Effective Python - 59 Specific Ways to Write Better Python.¶

Chapter 1 - Pythonic-Thinking¶

Book by Brett Slatkin. Summary notes by Tyler Banks.

Item 1: Know Which Version of Python You’re Using¶

In [57]:

import sys
print(sys.version_info)
print(sys.version)

sys.version_info(major=3, minor=6, micro=4, releaselevel='final', serial=0)
3.6.4 |Anaconda, Inc.| (default, Jan 16 2018, 10:22:32) [MSC v.1900 64 bit (AMD64)]

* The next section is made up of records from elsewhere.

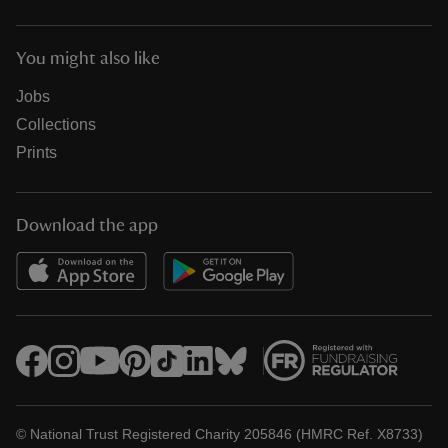
You might also like
Jobs
Collections
Prints
Download the app
© National Trust Registered Charity 205846 (HMRC Ref. X8733)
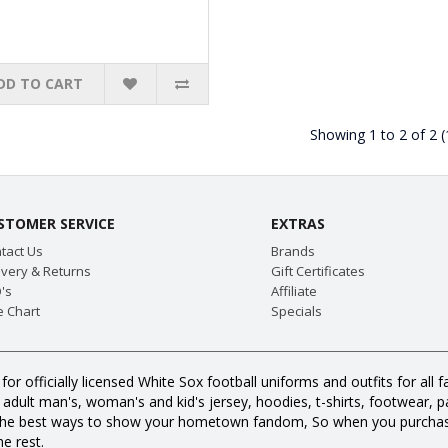
DD TO CART
Showing 1 to 2 of 2 
STOMER SERVICE
EXTRAS
tact Us
Brands
ivery & Returns
Gift Certificates
's
Affiliate
e Chart
Specials
for officially licensed White Sox football uniforms and outfits for a
dult man's, woman's and kid's jersey, hoodies, t-shirts, footwear, pan
all the best ways to show your hometown fandom, So when you purcha
e rest.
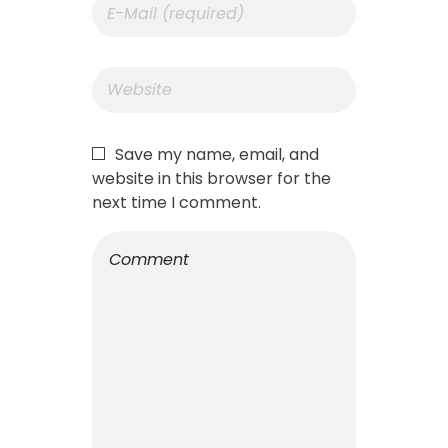
Save my name, email, and
website in this browser for the
next time I comment.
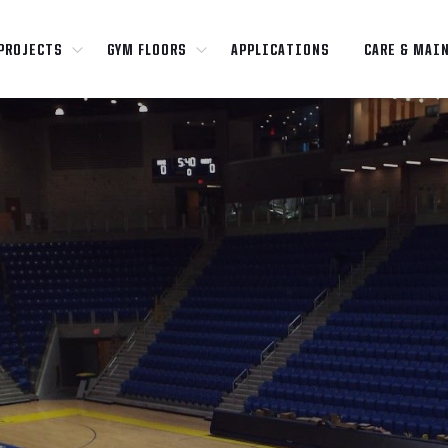
PROJECTS
GYM FLOORS
APPLICATIONS
CARE & MAI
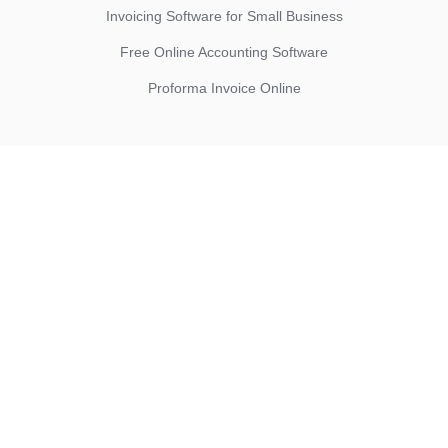
Invoicing Software for Small Business
Free Online Accounting Software
Proforma Invoice Online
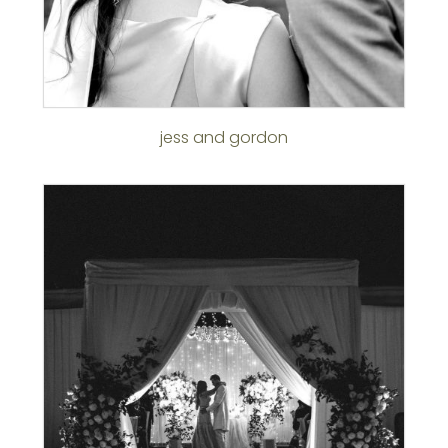
jess and gordon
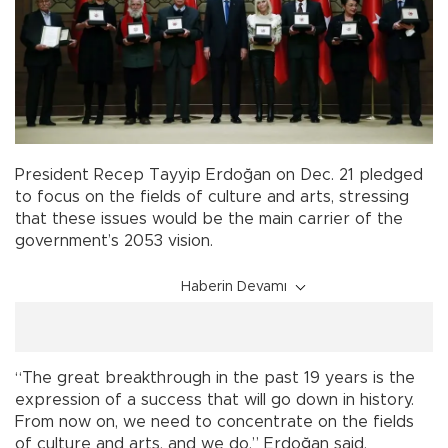
President Recep Tayyip Erdoğan on Dec. 21 pledged
to focus on the fields of culture and arts, stressing
that these issues would be the main carrier of the
government’s 2053 vision.
Haberin Devamı
“The great breakthrough in the past 19 years is the
expression of a success that will go down in history.
From now on, we need to concentrate on the fields
of culture and arts, and we do,” Erdoğan said,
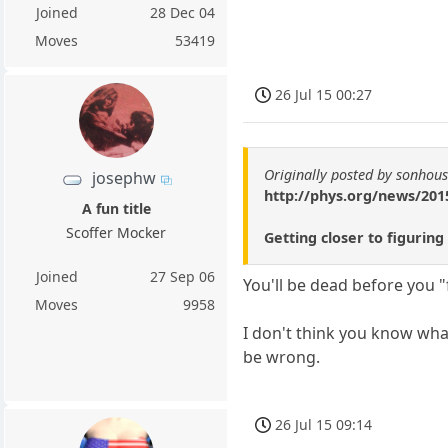
Joined
28 Dec 04
Moves
53419
26 Jul 15 00:27
Originally posted by sonhou
josephw
http://phys.org/news/2015
A fun title
Scoffer Mocker
Getting closer to figuring
Joined
27 Sep 06
You'll be dead before you 
Moves
9958
I don't think you know what 
be wrong.
26 Jul 15 09:14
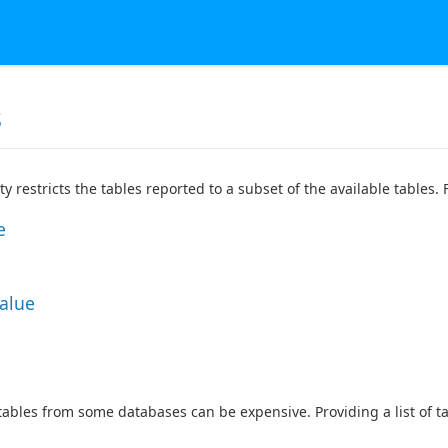
s
ty restricts the tables reported to a subset of the available tables
e
Value
 tables from some databases can be expensive. Providing a list of 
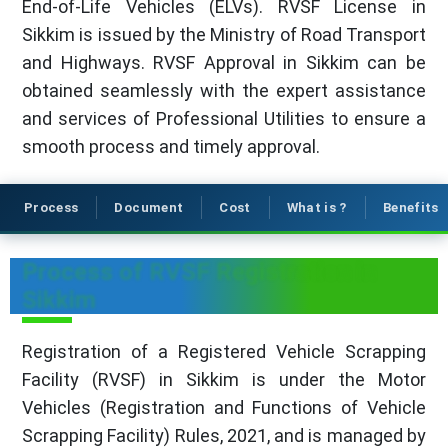
End-of-Life Vehicles (ELVs). RVSF License in
Sikkim is issued by the Ministry of Road Transport
and Highways. RVSF Approval in Sikkim can be
obtained seamlessly with the expert assistance
and services of Professional Utilities to ensure a
smooth process and timely approval.
Process
Document
Cost
What is ?
Benefits
Process of RVSF Registration in
Sikkim
Registration of a Registered Vehicle Scrapping
Facility (RVSF) in Sikkim is under the Motor
Vehicles (Registration and Functions of Vehicle
Scrapping Facility) Rules, 2021, and is managed by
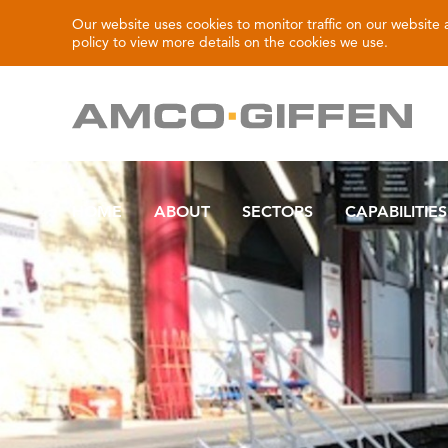
Our website uses cookies to monitor traffic on our website
policy
to view more details on the cookies we use.
HOME
ABOUT
SECTORS
CAPABILITIES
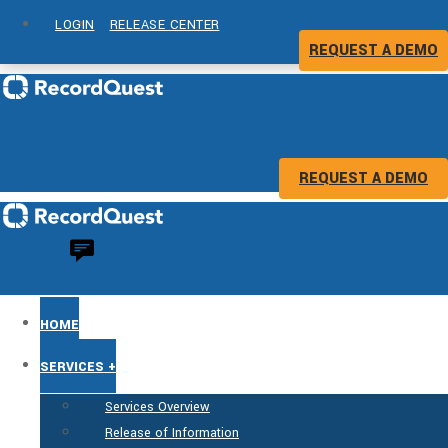
LOGIN
RELEASE CENTER
REQUEST A DEMO
REQUEST A DEMO
HOME
SERVICES +
Services Overview
Release of Information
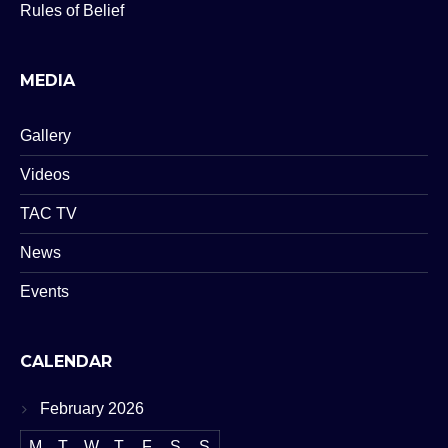
Rules of Belief
MEDIA
Gallery
Videos
TAC TV
News
Events
CALENDAR
February 2026
M
T
W
T
F
S
S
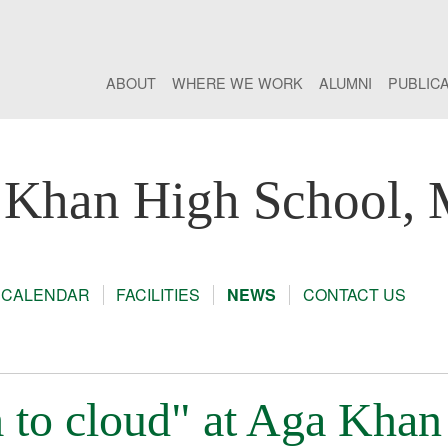
ABOUT
WHERE WE WORK
ALUMNI
PUBLIC
 Khan High School,
CALENDAR
FACILITIES
NEWS
CONTACT US
to cloud" at Aga Khan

Item 2: Follow the PEP 8 Style Guide¶

http://www.python.org/dev/peps/pep-0008/

Whitepaces

Use 4 whitespaces
Lines should be 79 characters or less
Continuation of long expressions should be intented by 4 extra spaces
Functions and classes shoulde be separated by two blank lines
In a class methods should be spearated by one blank
Don't put spaces around list indexes, function calls, args or assignments
Put one space before and after variable assignment

Naming

Functions, variables and attributes should be in lowercase_underscore format
Protected instance attributes should be in _leading_underscore format.
Private instance attributes should be in __double_leading_underscore format
Classes and exceptions should be in CapitalizedWord format
Module constants should be in ALL_CAPS format
Instance methods in class should use self as the name of the first parameter, refering to the object
Class methods should use cls as the name of the first parameter, refering to the class

Experessions and Statemens

Use inline negation (if a is not b) instead of negation positive statments (if not a is b)
Don't check for empyt values by checking length (if len(alist) == 0). Use if not alist
Avoid single line if statements, for, and while loops, and except statements. Spread over a series of lines.
Always put import statements at the top of a file
Always put absolute names for modules, not relative paths. (from bar import foo) not import foo
Imports should be in sections in the following order: Standard library modules, Third party modules, Your own modules. Subsections should be in alphabetical order

See Pylint (http://www.pylint.org/) to analyze your source code and automatically fix it up!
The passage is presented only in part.